Example(6): K-Nearest Neighbors with Hyperparameter Tuning using Proxy Evaluation Metrics¶

This example illustrates how to leverage the capabilities of osbad for hyperparameter tuning in unsupervised anomaly detection models when no prior labeled training data is available. In such scenarios, traditional hyperparameter optimization methods based on transfer learning cannot be directly applied. Consequently, the objective function must be redefined because conventional outlier detection metrics, such as precision and recall, are not meaningful during the tuning process. To address this, a surrogate multivariate regression model is utilized to estimate model performance using alternative indicators like regression loss and inlier count score. These serve as practical substitutes in the absence of ground-truth labels. The underlying principle is that if the anomaly detection model effectively isolates outliers, the remaining inlier data should exhibit a more coherent structure, resulting in improved regression loss.

The following example of running a hyperparameter tuning and anomaly detection pipeline is also provided as a notebook in machine_learning/hp_tuning_with_regression_proxy/severson_data_source/01_train_dataset/ml_02_knn_hyperparam_proxy_severson.ipynb.

Step-1: Load libraries¶

Import the libraries into your local development environment, including the osbad library for benchmarking anomaly detection.

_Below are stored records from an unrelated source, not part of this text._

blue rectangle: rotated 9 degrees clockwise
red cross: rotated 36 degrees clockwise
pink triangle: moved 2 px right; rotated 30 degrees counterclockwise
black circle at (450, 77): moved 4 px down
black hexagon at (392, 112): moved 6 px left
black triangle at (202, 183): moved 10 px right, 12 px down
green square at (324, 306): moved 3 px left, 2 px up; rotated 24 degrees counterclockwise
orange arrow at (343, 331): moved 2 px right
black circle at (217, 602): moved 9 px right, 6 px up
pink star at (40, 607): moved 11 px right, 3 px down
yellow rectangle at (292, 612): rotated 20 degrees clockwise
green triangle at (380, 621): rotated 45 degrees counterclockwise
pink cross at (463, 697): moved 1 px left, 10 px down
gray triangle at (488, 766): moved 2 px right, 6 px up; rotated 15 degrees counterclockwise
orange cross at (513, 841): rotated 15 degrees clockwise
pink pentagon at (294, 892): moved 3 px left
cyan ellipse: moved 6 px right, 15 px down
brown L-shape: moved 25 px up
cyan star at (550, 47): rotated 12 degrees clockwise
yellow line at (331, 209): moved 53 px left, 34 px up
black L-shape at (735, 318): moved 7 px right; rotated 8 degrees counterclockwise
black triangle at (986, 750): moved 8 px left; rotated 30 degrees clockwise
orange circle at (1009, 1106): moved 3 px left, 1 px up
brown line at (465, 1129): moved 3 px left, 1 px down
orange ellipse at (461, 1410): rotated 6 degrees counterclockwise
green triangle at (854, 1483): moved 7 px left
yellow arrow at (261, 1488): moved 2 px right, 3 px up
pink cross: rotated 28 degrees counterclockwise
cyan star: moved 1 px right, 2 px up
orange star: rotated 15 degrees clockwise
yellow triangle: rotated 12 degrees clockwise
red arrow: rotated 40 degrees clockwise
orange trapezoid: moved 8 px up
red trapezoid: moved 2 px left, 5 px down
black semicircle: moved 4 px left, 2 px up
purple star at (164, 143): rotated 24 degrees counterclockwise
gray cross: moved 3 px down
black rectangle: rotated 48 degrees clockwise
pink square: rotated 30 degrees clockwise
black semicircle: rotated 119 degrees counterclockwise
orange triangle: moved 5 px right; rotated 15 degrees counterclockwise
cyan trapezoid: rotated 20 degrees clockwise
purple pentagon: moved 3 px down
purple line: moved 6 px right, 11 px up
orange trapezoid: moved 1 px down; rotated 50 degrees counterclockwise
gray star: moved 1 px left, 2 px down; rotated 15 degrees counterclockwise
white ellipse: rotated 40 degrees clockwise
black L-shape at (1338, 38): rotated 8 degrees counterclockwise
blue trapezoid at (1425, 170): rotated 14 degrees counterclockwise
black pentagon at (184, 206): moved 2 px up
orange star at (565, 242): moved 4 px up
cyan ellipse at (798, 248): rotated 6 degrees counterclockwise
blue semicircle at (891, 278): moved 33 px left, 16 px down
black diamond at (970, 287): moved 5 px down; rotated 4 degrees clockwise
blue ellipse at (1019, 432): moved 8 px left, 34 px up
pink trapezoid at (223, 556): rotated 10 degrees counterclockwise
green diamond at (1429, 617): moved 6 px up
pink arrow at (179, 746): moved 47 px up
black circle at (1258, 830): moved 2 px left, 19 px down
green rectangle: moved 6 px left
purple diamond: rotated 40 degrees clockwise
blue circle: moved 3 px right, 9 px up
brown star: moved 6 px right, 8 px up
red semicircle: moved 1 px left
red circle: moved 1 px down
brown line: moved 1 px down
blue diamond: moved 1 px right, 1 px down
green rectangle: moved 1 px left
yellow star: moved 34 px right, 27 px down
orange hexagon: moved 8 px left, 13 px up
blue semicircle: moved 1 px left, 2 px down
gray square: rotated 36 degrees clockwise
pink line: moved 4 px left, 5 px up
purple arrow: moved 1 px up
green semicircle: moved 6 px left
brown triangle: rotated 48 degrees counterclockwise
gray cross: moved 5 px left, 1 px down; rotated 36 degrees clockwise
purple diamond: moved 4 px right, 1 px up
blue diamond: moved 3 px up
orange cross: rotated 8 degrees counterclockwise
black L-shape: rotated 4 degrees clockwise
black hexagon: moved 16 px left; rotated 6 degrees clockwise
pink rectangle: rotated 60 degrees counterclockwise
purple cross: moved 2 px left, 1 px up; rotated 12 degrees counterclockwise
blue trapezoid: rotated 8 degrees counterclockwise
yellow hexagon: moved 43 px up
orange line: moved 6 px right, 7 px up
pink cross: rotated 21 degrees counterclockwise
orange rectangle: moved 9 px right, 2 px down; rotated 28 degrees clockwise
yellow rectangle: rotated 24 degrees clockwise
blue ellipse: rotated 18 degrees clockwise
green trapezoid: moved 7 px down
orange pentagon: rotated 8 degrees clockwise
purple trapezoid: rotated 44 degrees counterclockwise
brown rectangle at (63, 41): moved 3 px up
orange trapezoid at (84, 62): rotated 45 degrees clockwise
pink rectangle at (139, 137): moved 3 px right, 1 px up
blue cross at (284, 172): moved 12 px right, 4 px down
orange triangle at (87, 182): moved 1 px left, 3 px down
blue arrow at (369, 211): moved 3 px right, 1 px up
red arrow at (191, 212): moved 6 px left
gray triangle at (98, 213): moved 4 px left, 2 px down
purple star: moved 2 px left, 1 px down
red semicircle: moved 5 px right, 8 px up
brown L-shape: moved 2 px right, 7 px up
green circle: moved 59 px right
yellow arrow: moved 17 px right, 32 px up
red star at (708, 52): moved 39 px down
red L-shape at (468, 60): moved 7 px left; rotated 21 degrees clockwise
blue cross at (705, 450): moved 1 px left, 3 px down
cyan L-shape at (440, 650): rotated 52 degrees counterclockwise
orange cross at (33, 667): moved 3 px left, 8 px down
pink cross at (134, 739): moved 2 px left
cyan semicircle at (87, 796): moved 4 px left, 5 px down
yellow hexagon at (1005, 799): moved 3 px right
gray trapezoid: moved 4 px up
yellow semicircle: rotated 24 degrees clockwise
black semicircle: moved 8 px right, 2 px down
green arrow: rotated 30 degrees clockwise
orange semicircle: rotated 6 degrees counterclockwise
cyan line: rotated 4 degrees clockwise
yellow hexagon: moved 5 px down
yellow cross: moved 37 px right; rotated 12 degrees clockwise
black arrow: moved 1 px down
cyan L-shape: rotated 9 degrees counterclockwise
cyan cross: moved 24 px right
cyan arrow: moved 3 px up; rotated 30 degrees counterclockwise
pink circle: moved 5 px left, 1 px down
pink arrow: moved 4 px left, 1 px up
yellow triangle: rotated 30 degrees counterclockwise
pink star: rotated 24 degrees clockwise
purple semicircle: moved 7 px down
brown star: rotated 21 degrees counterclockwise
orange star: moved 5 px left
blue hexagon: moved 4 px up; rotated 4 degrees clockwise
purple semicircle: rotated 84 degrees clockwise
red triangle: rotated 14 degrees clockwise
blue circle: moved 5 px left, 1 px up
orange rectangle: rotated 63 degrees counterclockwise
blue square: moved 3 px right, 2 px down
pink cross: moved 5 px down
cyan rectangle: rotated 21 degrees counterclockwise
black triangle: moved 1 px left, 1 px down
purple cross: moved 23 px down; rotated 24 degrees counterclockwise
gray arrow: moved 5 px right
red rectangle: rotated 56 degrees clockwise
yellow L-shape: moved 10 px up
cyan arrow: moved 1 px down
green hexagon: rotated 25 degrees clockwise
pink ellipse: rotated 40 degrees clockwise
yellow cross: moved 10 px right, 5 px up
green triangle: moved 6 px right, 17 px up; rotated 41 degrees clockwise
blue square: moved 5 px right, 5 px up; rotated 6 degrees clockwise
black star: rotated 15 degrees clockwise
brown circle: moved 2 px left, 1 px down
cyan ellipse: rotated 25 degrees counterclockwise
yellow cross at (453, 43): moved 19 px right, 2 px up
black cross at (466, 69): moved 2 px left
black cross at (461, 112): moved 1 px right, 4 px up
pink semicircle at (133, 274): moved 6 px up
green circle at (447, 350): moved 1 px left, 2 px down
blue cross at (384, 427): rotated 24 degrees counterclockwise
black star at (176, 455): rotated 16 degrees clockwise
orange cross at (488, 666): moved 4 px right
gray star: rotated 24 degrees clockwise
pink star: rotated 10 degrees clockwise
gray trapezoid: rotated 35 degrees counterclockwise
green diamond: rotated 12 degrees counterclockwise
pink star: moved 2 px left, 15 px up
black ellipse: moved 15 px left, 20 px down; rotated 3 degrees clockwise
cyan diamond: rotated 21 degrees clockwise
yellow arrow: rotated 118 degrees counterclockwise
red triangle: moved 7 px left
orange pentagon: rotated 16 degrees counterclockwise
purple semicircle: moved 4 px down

Path is used for robust, cross-platform file paths.
duckdb is the embedded analytical database engine storing the dataset.
optuna for automated hyperparameter optimization that uses efficient algorithms like Bayesian optimization to find the best parameter settings.
bconf: project config utilities (e.g., where to write artifacts).
BenchDB: a thin layer around DuckDB that provides convenience loaders.
ModelRunner, hp, modval: modeling, hyperparameters, and model validation helpers for benchmarking study in this project.

# Standard library
  from pathlib import Path
  import pprint

  # Third-party libraries
  import duckdb
  import pandas as pd
  import matplotlib.pyplot as plt
  import numpy as np
  import optuna

  # Custom osbad library for anomaly detection
  import osbad.config as bconf
  import osbad.hyperparam as hp
  import osbad.modval as modval
  import osbad.viz as bviz
  from osbad.database import BenchDB
  from osbad.model import ModelRunner

Step-2: Load Benchmarking Dataset¶

Pick a specific cell based on the cell_index, which identifies the experimental data corresponding to one unique cell.
Create an artifacts folder for that cell, where you can save figures, tables, or model outputs related to this cell.
Initialize BenchDB for the selected cell and path to the DuckDB file: train_dataset_severson.db.
Loads all data related to selected_cell_label from the training partition.

# Get the cell-ID from cell_inventory
selected_cell_label = "2017-05-12_5_4C-70per_3C_CH17"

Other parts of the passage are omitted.